Trissiny narrowed her eyes slightly. “I don’t think I saw a salute, Lieutenant.”

“You’re out of uniform, General,” Principia replied with unruffled calm.

At that, Trissiny cracked a faint smile of her own. She did have her sword buckled on over a casual leather longcoat, but no other indicators of her rank. “Well, she’s right, as it happens. At ease, Corporal Lang.”

“I’ve developed a policy of not taking risks when Locke starts getting shirty with people who can kill us, ma’am,” Merry said, relaxing a bit.

“I guess we know who’s the brains in this operation, then,” said Gabriel.

“Is there something you’d like to tell me about, Locke?” Trissiny asked.

“Yes,” Principia said with clear emphasis, meeting her eyes directly. “In my personal and professional opinion, you should be fully briefed and involved. But the High Commander’s regard for my opinion runs pretty thin these days, especially after our little game of tag with Syrinx this summer, and until she says otherwise our business remains classified.”

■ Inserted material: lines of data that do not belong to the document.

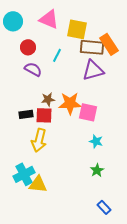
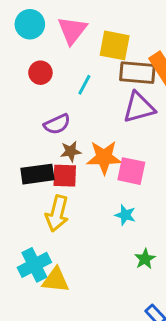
pink triangle: (49, 19) -> (72, 30), turned 45
cyan circle: (13, 21) -> (30, 24), moved
purple semicircle: (33, 69) -> (57, 124), moved, turned 126
black rectangle: (26, 114) -> (37, 174), size x1.5
cyan star: (96, 141) -> (125, 215), moved

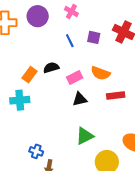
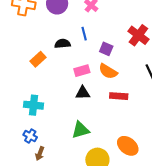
purple square: (94, 37) -> (106, 49), moved
black semicircle: (51, 68) -> (62, 44), moved
cyan cross: (20, 100) -> (34, 105), moved

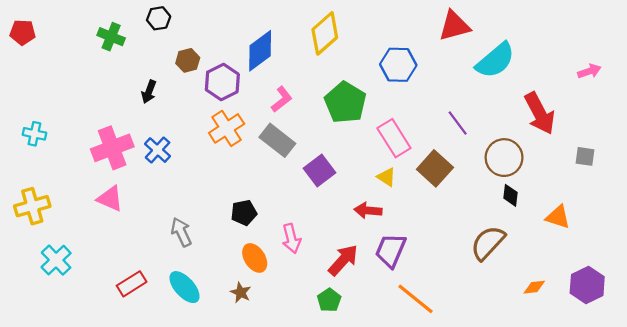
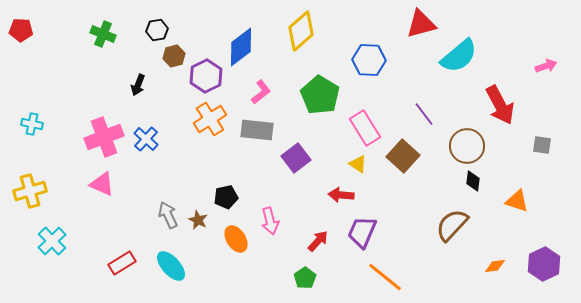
black hexagon: (159, 18) -> (157, 30), moved
gray rectangle: (277, 140) -> (257, 130), turned -32
red arrow: (343, 260) -> (318, 241), size x0.7
brown star: (241, 293) -> (198, 220), moved

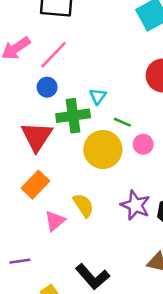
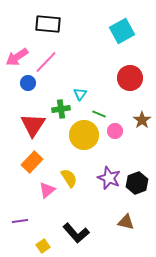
blue circle: (47, 87) -> (28, 83), moved
green cross: (73, 116) -> (61, 109), size x0.7

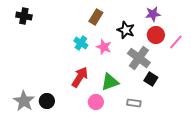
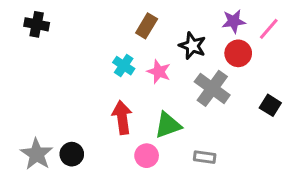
pink line: (176, 42) -> (269, 29), moved
red arrow: (80, 77) -> (122, 117), turned -40
black square: (151, 79) -> (270, 105), moved

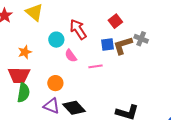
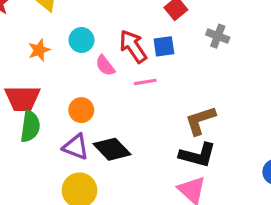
red arrow: (78, 29) -> (133, 46), moved
brown L-shape: (123, 45) -> (200, 120), moved
orange star: (25, 52) -> (39, 50), moved

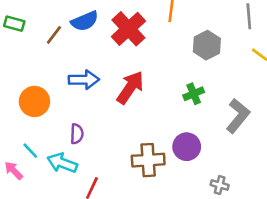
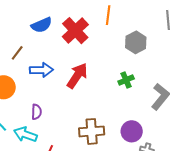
brown line: (54, 35) -> (17, 53), moved
purple circle: (187, 147) -> (132, 131), moved

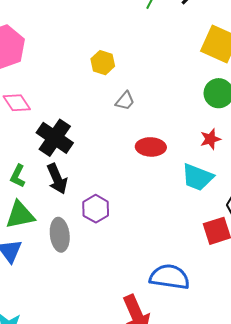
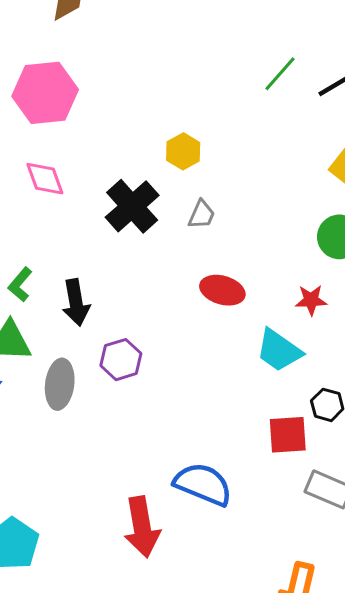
gray trapezoid: (125, 101) -> (202, 215), turned -30
black cross: (55, 138) -> (132, 206), moved

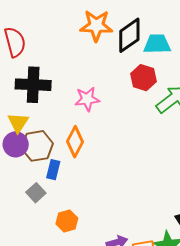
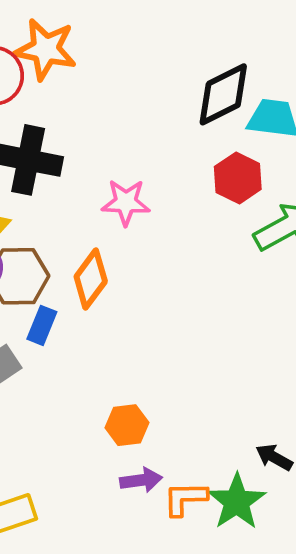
orange star: (96, 26) -> (46, 49), moved
orange hexagon: (67, 221) -> (127, 425), moved

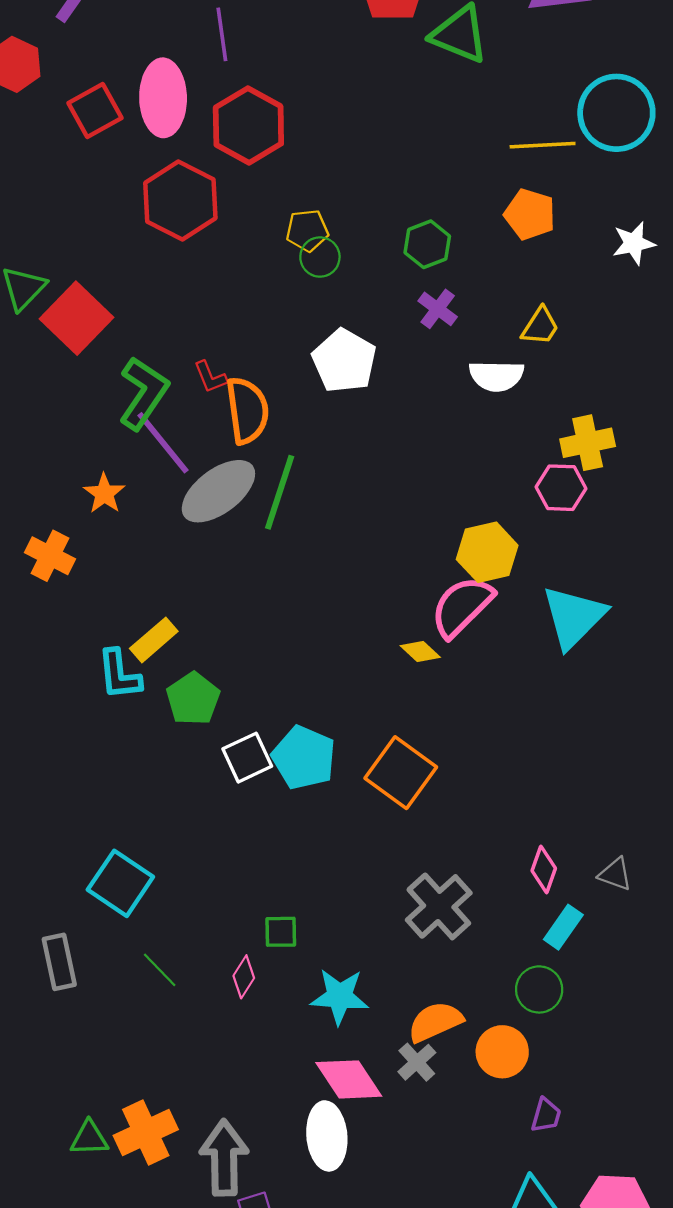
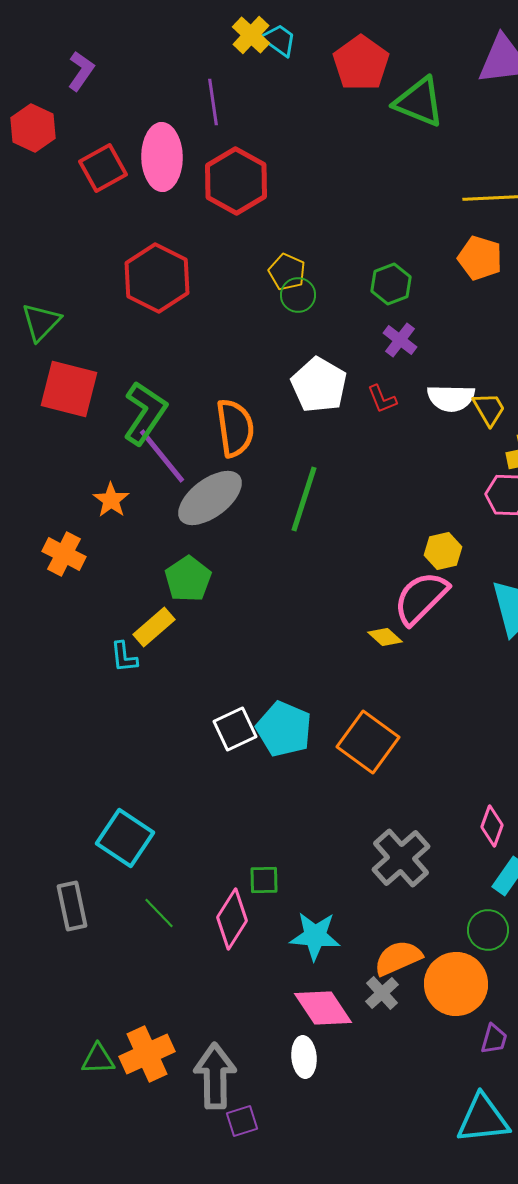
red hexagon: (180, 200) -> (157, 278), moved
yellow pentagon: (307, 230) -> (287, 272), turned 30
red square: (77, 318) -> (69, 389), moved, turned -30
yellow trapezoid: (540, 326) -> (489, 409), moved, turned -63
red L-shape: (210, 377) -> (382, 399), moved
green line: (280, 492) -> (304, 499), moved
yellow hexagon: (487, 552) -> (443, 551), size x0.7
cyan L-shape: (119, 675) -> (124, 657), size x0.7
green pentagon: (193, 699) -> (188, 579), moved
pink diamond: (244, 977) -> (232, 919), size x1.6
orange circle: (502, 1052) -> (456, 984), size x1.4
white ellipse: (327, 1136) -> (304, 1057), size x0.7

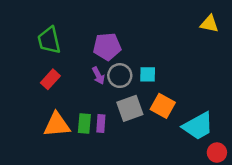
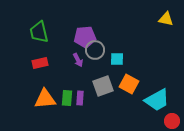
gray circle: (120, 76) -> (95, 50), moved
red rectangle: (50, 79) -> (40, 63), turned 35

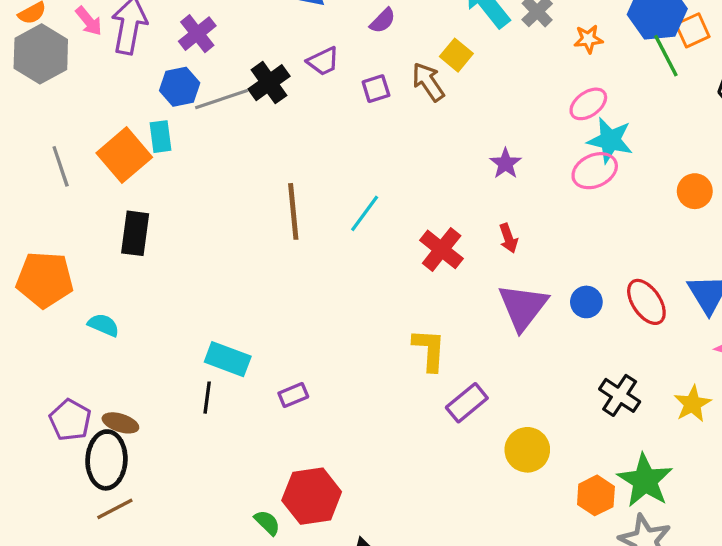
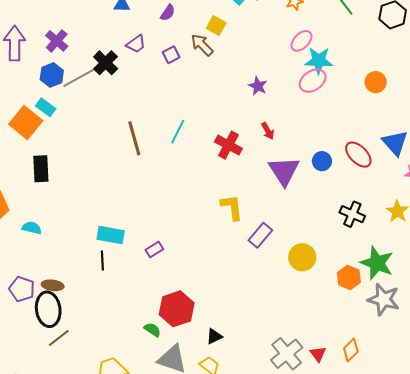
cyan rectangle: (160, 137) -> (46, 107), turned -36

“I see,” Trissiny murmured.

Principia cleared her throat and shifted, nodding politely to Shaeine. “Ms. Awarrion, I’m very glad to see you up and well. You weren’t at Puna Dara with the others, so I missed the chance to apologize—”

“I’m sorry, Lieutenant, but matters are not that simple,” Shaeine interrupted tonelessly. Beside her, Teal stuck her hands in her coat pockets, fixing Principia with an extremely level stare. “I am on this campus in my capacity as a representative of House Awarrion and Tar’naris. If you wish to offer amends for any slights given, you will have to take it up with my mother. Excuse me.”

She turned and resumed walking down the mountainside, Teal following her after giving Principia a last lingering stare. F’thaan growled at the two Legionnaires before trotting off after them. Slowly, the rest of the students began filing past after their classmates, Ruda with a dark chuckle and a wink at Principia.

“…that’s a trap, isn’t it,” Principia mused aloud, half-turned to watch Shaeine’s back retreating down the staircase.

“Yep,” replied Trissiny, the last of the juniors still present. “I suggest you don’t go within a mile of Tar’naris unless you want to spend some time in a spider box. Ashaele is about as forgiving as any drow matriarch. And I am assuredly not going to expend what little political capital I have to rescue you from the consequences of your own nonsense.”

Principia turned back to her, grinning. “Appreciate the concern, kiddo, but that’s one thing I will never ask you to do. Trust me, I got by just fine for centuries without having anybody to watch over me.”

“That’s right, keep calling me funny little pet names,” Trissiny grunted, finally turning to follow the rest of her friends toward the town. “Way to rebuild those bridges, Locke. Have fun getting immolated, which I assume you know is what’s going to happen the instant Tellwyrn finds you on her campus again.”

“Relax, Thorn, you know my tag. I always have a way in!”

“Your funeral.”

“Will you send flowers?” Principia called after her. Trissiny, now several yards down the path, didn’t turn or respond. For a moment, the elf stood watching her go, then turned back to meet her companion’s eyes. “Oh, shut up, Lang.”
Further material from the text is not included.